Formaggio sputters.  "A hundred bucks?  The thing's fucking cracked! Can't you give me, like, a tenant's discount, or something?"

His landlord kisses his teeth. "A tenant's discount? Why would I do that?"

Fucking landlords.

"Fine, but there's  still  a crack! Make it twenty!"

"Twenty!?" It's the lilac man's turn to sputter. "No way! We still have a house to renovate, you know! Ninety!"






"You're annoying!" The landlord whines and Formaggio notes that if the brat was a decent haggler, they wouldn't have gotten as far as they did. "Fine! Forty! I can't sit here and do this all day with you!"

"You're killin' me, but I'll take it." He reaches into his pocket, pulling out his wallet and leafing through it, taking out the cash and handing it to his landlord, who swipes it from his hand and stalks off.

Formaggio grins to himself, and rolls his shoulders, picking up the surprisingly heavy mirror and dragging it towards his car. It takes some careful effort to make sure it's laid in a way that it won't slide around and kill him-mid transit, but he's happy with his haul regardless.

It's just as hard to get it out of the car as it was to get it in, but he'll be damned if he asked his cranky-ass neighbor for help. He drags it up the stairs and through the living room, where his cat watches him with owlish eyes. The closer the mirror comes to her, the more hairs raise on her back.

"What's your problem," Formaggio grunts, and as he and the mirror pass, the cat yowls and darts for the bathroom. Weird. He pulls the mirror into the bedroom, and he mounts it with the cord running along the back, which, despite the mirror's age, held strong.

"There y'go..." He pats the side of the mirror, "welcome home, bud."

The mirror doesn't reply, and Formaggio is stuck staring at his reflection. 

Still dusty. 

He leaves the mirror there, and ducks into the kitchen. He grabs a spray bottle of cleaner and a paper towel roll, then returns to the bedroom to spritz and wipe down the glass. He makes his way down the surface and in his haphazard haste, cuts his pinkie open on the gash. 

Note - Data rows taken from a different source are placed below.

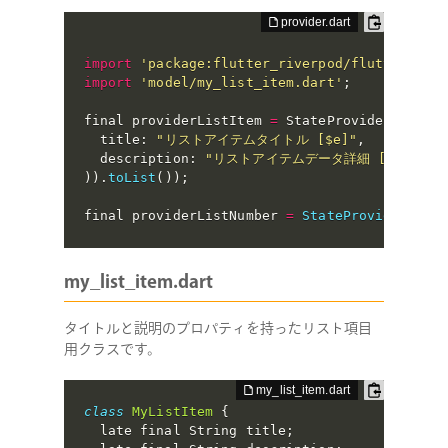
import
'package:flutter_riverpod/flutter_riv
import
'model/my_list_item.dart'
;
final providerListItem 
=
 StateProvider
<
List
<
  title
:
"リストアイテムタイトル [$e]"
,
  description
:
"リストアイテムデータ詳細 [$e]"
,
)
)
.
toList
(
)
)
;
final providerListNumber 
=
StateProvider
(
(
re
my_list_item.dart
タイトルと説明のプロパティを持ったリスト項目
用クラスです。
class
MyListItem
{
  late final String title
;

"Shiiiit..." He whimpers, shaking out his hand. The mirror is sharper than anticipated, and beads of blood drip onto the glass's surface. He grips his pinkie in his other hand, hissing in pain. "After I welcomed you in here, asshole? Rude." The mirror remains silent.

He gets up to get a bandage.

He makes his way to the bathroom, opening the medicine cabinet and retrieving the small box of bandages. He takes one from the packaging and uses his teeth to help pull the paper open. Once he applies it, he tosses the box into the sink and returns to the mirror.

"Alright, dickhead, one more time now..." He bends back down with the intent to wipe the blood from the glass and stops. Huh. He could have sworn he'd gotten some on it, but the surface is blood-free. The dust he hadn't gotten to hasn't even moved.

No matter, then. He finishes the dusting and stands back up. Despite the gash, the mirror looks damn near brand new, now. He traces his finger along one of the twisting, thorny vines surrounding the glass's edge. "It's cool. You didn't mean it." 

He really needs to stop talking to inanimate objects.